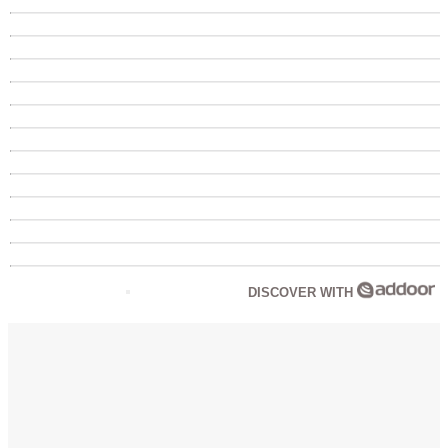
DISCOVER WITH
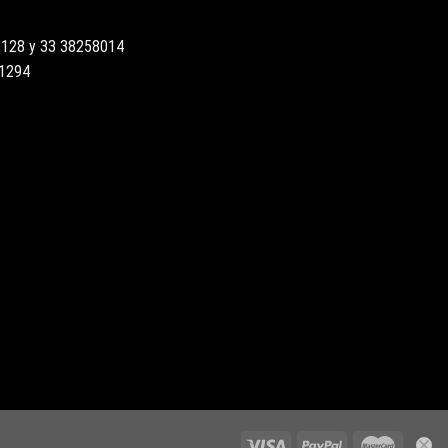
3128 y 33 38258014
51294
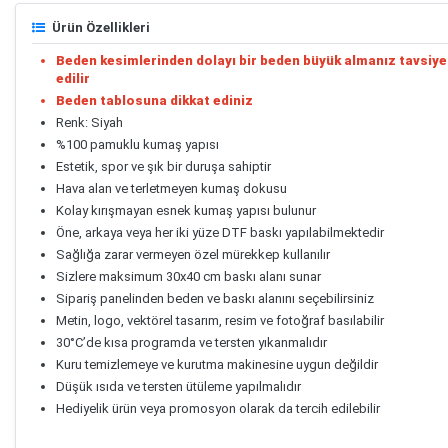
Ürün Özellikleri
Beden kesimlerinden dolayı bir beden büyük almanız tavsiye
edilir
Beden tablosuna dikkat ediniz
Renk: Siyah
%100 pamuklu kumaş yapısı
Estetik, spor ve şık bir duruşa sahiptir
Hava alan ve terletmeyen kumaş dokusu
Kolay kırışmayan esnek kumaş yapısı bulunur
Öne, arkaya veya her iki yüze DTF baskı yapılabilmektedir
Sağlığa zarar vermeyen özel mürekkep kullanılır
Sizlere maksimum 30x40 cm baskı alanı sunar
Sipariş panelinden beden ve baskı alanını seçebilirsiniz
Metin, logo, vektörel tasarım, resim ve fotoğraf basılabilir
30°C’de kısa programda ve tersten yıkanmalıdır
Kuru temizlemeye ve kurutma makinesine uygun değildir
Düşük ısıda ve tersten ütüleme yapılmalıdır
Hediyelik ürün veya promosyon olarak da tercih edilebilir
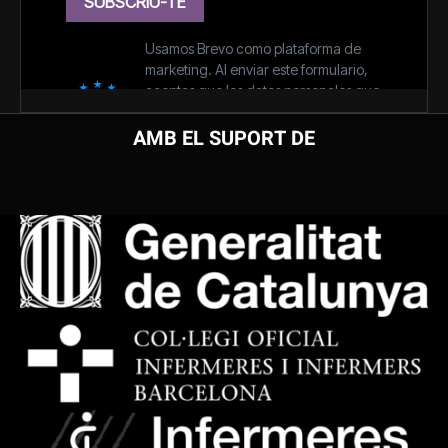
AMB EL SUPORT DE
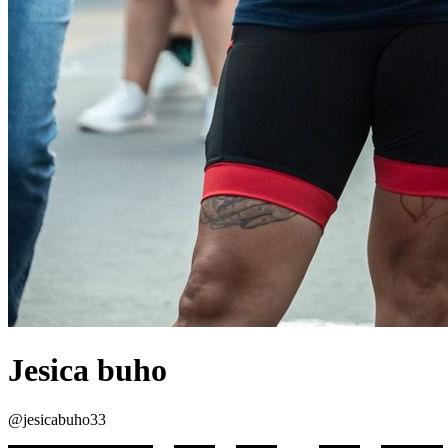
Jesica buho
@jesicabuho33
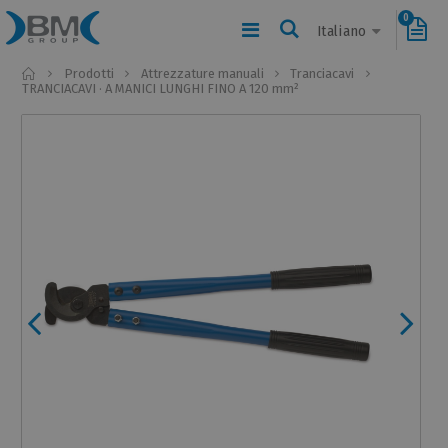
0
Italiano
Home
Prodotti
Attrezzature manuali
Tranciacavi
TRANCIACAVI · A MANICI LUNGHI FINO A 120 mm²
==================================================
**Requirement**
Reproduce only the lines from the beginning of the data through the line that contains "Sizlere maksimum 30x40 cm baskı alanı sunar", both included, and please drop the pictures.

**Output**
DISCOVER WITH
3128 y 33 38258014
51294
Ürün Özellikleri
Beden kesimlerinden dolayı bir beden büyük almanız tavsiye
edilir
Beden tablosuna dikkat ediniz
Renk: Siyah
%100 pamuklu kumaş yapısı
Estetik, spor ve şık bir duruşa sahiptir
Hava alan ve terletmeyen kumaş dokusu
Kolay kırışmayan esnek kumaş yapısı bulunur
Öne, arkaya veya her iki yüze DTF baskı yapılabilmektedir
Sağlığa zarar vermeyen özel mürekkep kullanılır
Sizlere maksimum 30x40 cm baskı alanı sunar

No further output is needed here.